生け花や紅茶が好き 日常の中で心を動かすことの大切さ

──宝塚を退団して1年半、舞台などで女優として活躍されてきた中でのソロ歌手デビューとなりました。今回のアルバム『L’Ange』はセルフプロデュースということで、もともと歌手志向はあったんですか?
蘭寿とむ もちろん歌は大好きですから、これからも機会があればと思っていましたが、まさかアルバムのお話をいただくとは思ってなかったので、最初は驚きましたね。それと同時にとても光栄なことだと思いましたし、オリジナル曲がいくつか上がってくる中で、これはぜひ自分で歌詞を書いてみたいというものもあり、挑戦させていただきました。

──自作詞のオリジナル曲は、ピアノバラード曲の「会えない時間」と、ポップス曲の「Blooming」の2曲。それぞれどんな思いを込めたのか教えてください。
蘭寿 「会えない時間」のほうは、ただ切なさよりも前向きなストーリーに落とし込みたかったので、“会えない時間こそ言葉というものが輝く”ということを軸に書いていきました。

──そのストーリーは自身のご経験から?
蘭寿 いえ、完全に創作です(笑)。どちらの歌詞も海辺で書いたんですけど、昔から自然の中にいるとイマジネーションが湧くという自分の中でのジンクスがありまして、今回も故郷の海で風に吹かれていたら、すんなりと言葉やストーリーが浮かんできたんです。「Blooming」のほうは弾む曲調に合わせて応援ソングになりました。キラキラと光る海を見ていたら、<あの光の彼方まで>という言葉が浮かんできたので、そこから歌詞が広がっていきましたね。

──海辺で歌詞を書いている蘭寿さん、想像するだけで絵になります! そのほかにも創作や表現の糧になったものはありますか?
蘭寿 もともとお花を生けたり紅茶を入れたりするのが好きなんですが、そういった日常の中でも心を動かすことの大切さを改めて感じています。慌ただしくしてるとどうしても見逃してしまいがちなことの中にも感動はあるし、そういう時間こそが心を豊かにしてくれている気がしますね。

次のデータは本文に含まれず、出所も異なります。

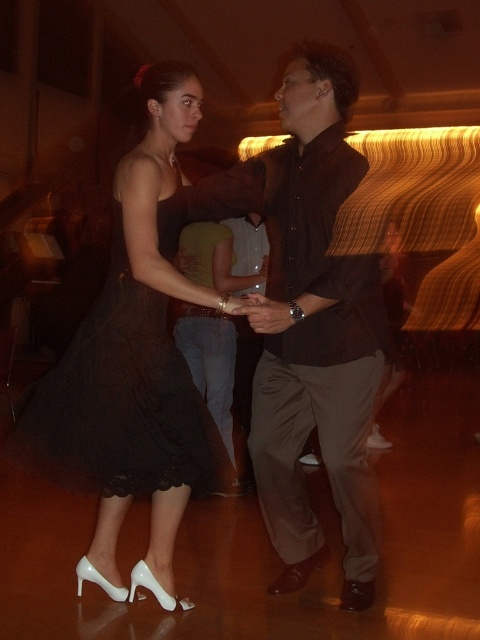 Question: Which of these objects is positioned farthest from the black lace dress at left?

Choices:
 (A) black lace dress at center
 (B) brown matte shirt at center

Answer: (B)

Question: Which point is farther to the camera?

Choices:
 (A) black lace dress at left
 (B) brown matte shirt at center
 (C) black lace dress at center

Answer: (A)

Question: Does black lace dress at center appear on the left side of brown matte shirt at center?

Choices:
 (A) no
 (B) yes

Answer: (B)

Question: Which object appears closest to the camera in this image?

Choices:
 (A) black lace dress at center
 (B) black lace dress at left
 (C) brown matte shirt at center

Answer: (A)

Question: In this image, where is brown matte shirt at center located relative to black lace dress at left?

Choices:
 (A) right
 (B) left

Answer: (A)

Question: Observing the image, what is the correct spatial positioning of black lace dress at center in reference to black lace dress at left?

Choices:
 (A) left
 (B) right

Answer: (B)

もしかしたら自分自身の理想を演じてきたのかもしれない

──お花や紅茶など、元宝塚の男役トップスターというご経歴からは意外なほどフェミニンな趣味をお持ちなんだなと思いました。
蘭寿 男役というのはあくまで作り込んできたものですから、それはもう素顔とは当然別物ですよ(笑)。

──しかし宝塚音楽学校時代から退団するまで約20年培ってきたものから切り替えるのはなかなか大変だったのではないですか?
蘭寿 いろんなタイプの方がいらっしゃると思うんですが、私自身はより自然体になれましたね。退団して最初の作品もストンと役に入れた感覚があって、男役というフィルターを通さずに表現するってこんなにも開放感があるんだと思ったんです。今回のアルバムでも声を低く作り込むのではなく、自分自身の発声でいこうと。それは新しい挑戦ではあったし、改めてボイストレーニングもしていますが、よりシンプルな気持ちになれたというのが正直なところです。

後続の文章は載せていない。